:: The input ::
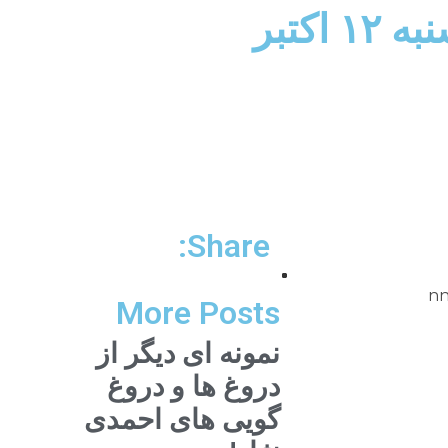
کتبر
Share:
nnnht?
More Posts
نمونه ای دیگر از
دروغ ها و دروغ
گویی های احمدی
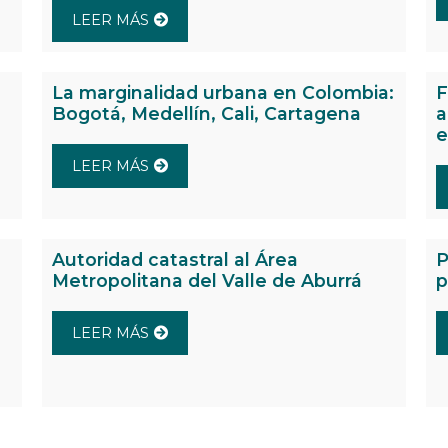
LEER MÁS
La marginalidad urbana en Colombia:
F
Bogotá, Medellín, Cali, Cartagena
a
e
LEER MÁS
Autoridad catastral al Área
P
Metropolitana del Valle de Aburrá
p
LEER MÁS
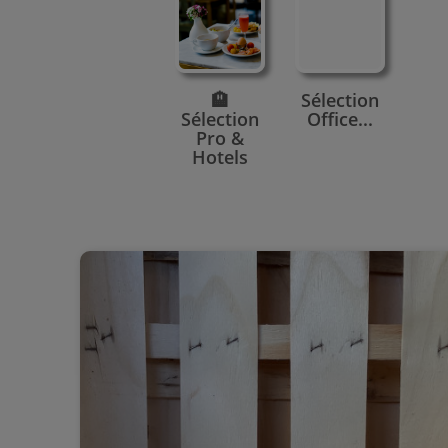
🏨
Sélection
Sélection
Office...
Pro &
Hotels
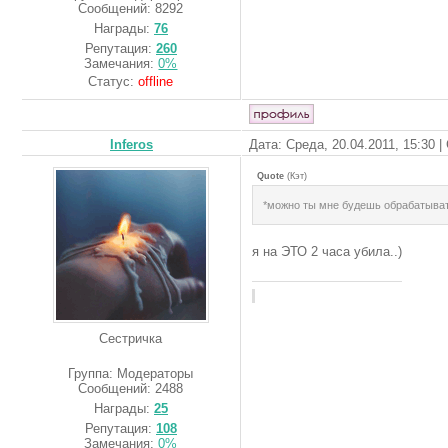
Сообщений:
8292
Награды:
76
Репутация:
260
Замечания:
0%
Статус:
offline
Inferos
Дата: Среда, 20.04.2011, 15:30 
Quote
(
Кэт
)
*можно ты мне будешь обрабатыват
я на ЭТО 2 часа убила..)
Сестричка
Группа: Модераторы
Сообщений:
2488
Награды:
25
Репутация:
108
Замечания:
0%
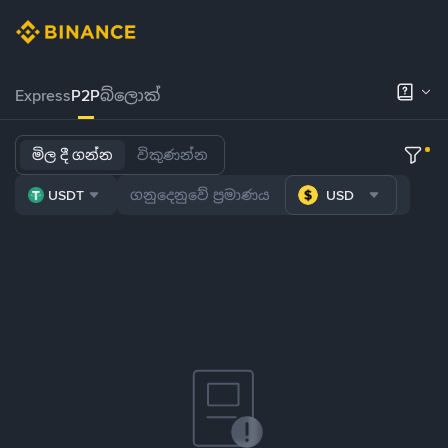
Express
P2P
බ්ලොක්
මිල දී ගන්න
විකුණන්න
USDT
USD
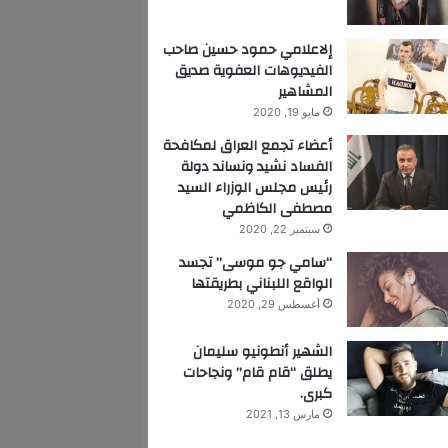
إلاعلامي حمود حسين صاحب
الفيديوهات العفوية صديق
المشاهير
مايو 19, 2020
أعضاء تجمع العراق لمكافحة
الفساد نشيد ونساند دولة
رئيس مجلس الوزراء السيد
مصطفى الكاظمي
سبتمبر 22, 2020
“سامي جو موسى” تجسد
الواقع اللبناني بطريقتها
أغسطس 29, 2020
الشهير أنطونيو سليمان
يطلق “قام قام” ونجاحات
كبرى.
مارس 13, 2021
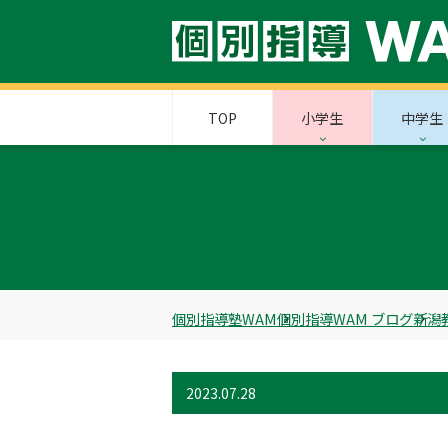
TOP
小学生
中学生
個別指導塾WAM
個別指導WAM ブログ
新潟
2023.07.28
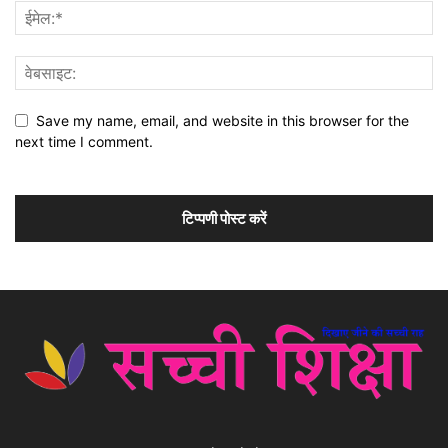
Save my name, email, and website in this browser for the
next time I comment.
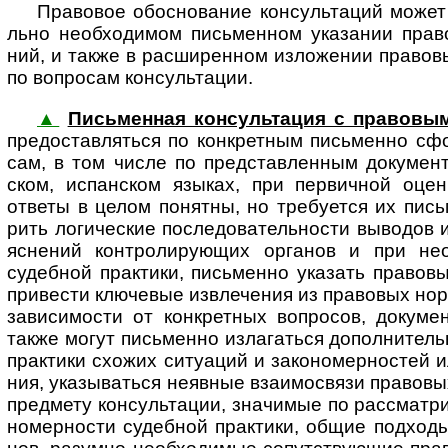
Правовое обоснование консультаций может з
льно необ­хо­ди­мом пись­мен­ном ука­за­нии пра­во
ний, и также в рас­ши­рен­ном изло­же­нии пра­во­в
по воп­ро­сам кон­суль­тации.
▲
Письменная консультация с правовы
пре­до­став­ля­ться по кон­к­рет­ным пись­менно сфо
сам, в том числе по пред­став­лен­ным доку­мен­т
ском, испан­ском язы­ках, при пер­вич­ной оце­
ответы в целом поня­тны, но тре­буе­тся их пись­
рить логи­чес­кие после­до­ва­тель­но­сти выво­дов
яс­не­ний конт­ро­ли­рую­щих орга­нов и при необ
судеб­ной прак­тики, пись­менно ука­зать пра­во­вы
при­ве­сти клю­че­вые извле­че­ния из пра­во­вых н
зави­си­мо­сти от кон­к­рет­ных воп­ро­сов, доку­мен
также могут пись­менно изла­га­ться допол­ни­тель
прак­тики схо­жих ситу­а­ций и зако­но­мер­нос­тей 
ния, ука­зы­ва­ться неяв­ные вза­и­мо­связи пра­во­в
пред­мету кон­суль­та­ции, зна­чи­мые по рас­смат­р
но­мер­но­сти судеб­ной прак­тики, общие под­ходы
:::
* _Aim of the task_
Only the lines from the line with "گویی های احمدی" through the closing line of the data, both included, should be set down, exactly as written and without pictures.

* _Response box_
گویی های احمدی
LEER MÁS
La marginalidad urbana en Colombia:
F
Bogotá, Medellín, Cali, Cartagena
a
e
LEER MÁS
Autoridad catastral al Área
P
Metropolitana del Valle de Aburrá
p
LEER MÁS
🏨
Sélection
Sélection
Office...
Pro &
Hotels
Сообщений:
8292
Награды:
76
Репутация:
260
Замечания:
0%
Статус:
offline
Inferos
Дата: Среда, 20.04.2011, 15:30 
Quote
(
Кэт
)
*можно ты мне будешь обрабатыват
я на ЭТО 2 часа убила..)
Сестричка
Группа: Модераторы
Сообщений:
2488
Награды:
25
Репутация:
108
Замечания:
0%
Express
P2P
බ්ලොක්
මිල දී ගන්න
විකුණන්න
USDT
USD
إلاعلامي حمود حسين صاحب
الفيديوهات العفوية صديق
المشاهير
مايو 19, 2020
أعضاء تجمع العراق لمكافحة
الفساد نشيد ونساند دولة
رئيس مجلس الوزراء السيد
مصطفى الكاظمي
سبتمبر 22, 2020
“سامي جو موسى” تجسد
الواقع اللبناني بطريقتها
أغسطس 29, 2020
الشهير أنطونيو سليمان
يطلق “قام قام” ونجاحات
كبرى.
مارس 13, 2021
TOP
小学生
中学生
個別指導塾WAM
個別指導WAM ブログ
新潟
2023.07.28
Save my name, email, and website in this browser for the
next time I comment.
Правовое обоснование консультаций может з
льно необ­хо­ди­мом пись­мен­ном ука­за­нии пра­во
ний, и также в рас­ши­рен­ном изло­же­нии пра­во­в
по воп­ро­сам кон­суль­тации.
▲
Письменная консультация с правовы
пре­до­став­ля­ться по кон­к­рет­ным пись­менно сфо
сам, в том числе по пред­став­лен­ным доку­мен­т
ском, испан­ском язы­ках, при пер­вич­ной оце­
ответы в целом поня­тны, но тре­буе­тся их пись­
рить логи­чес­кие после­до­ва­тель­но­сти выво­дов
яс­не­ний конт­ро­ли­рую­щих орга­нов и при необ
судеб­ной прак­тики, пись­менно ука­зать пра­во­вы
при­ве­сти клю­че­вые извле­че­ния из пра­во­вых н
зави­си­мо­сти от кон­к­рет­ных воп­ро­сов, доку­мен
также могут пись­менно изла­га­ться допол­ни­тель
прак­тики схо­жих ситу­а­ций и зако­но­мер­нос­тей 
ния, ука­зы­ва­ться неяв­ные вза­и­мо­связи пра­во­в
пред­мету кон­суль­та­ции, зна­чи­мые по рас­смат­р
но­мер­но­сти судеб­ной прак­тики, общие под­ходы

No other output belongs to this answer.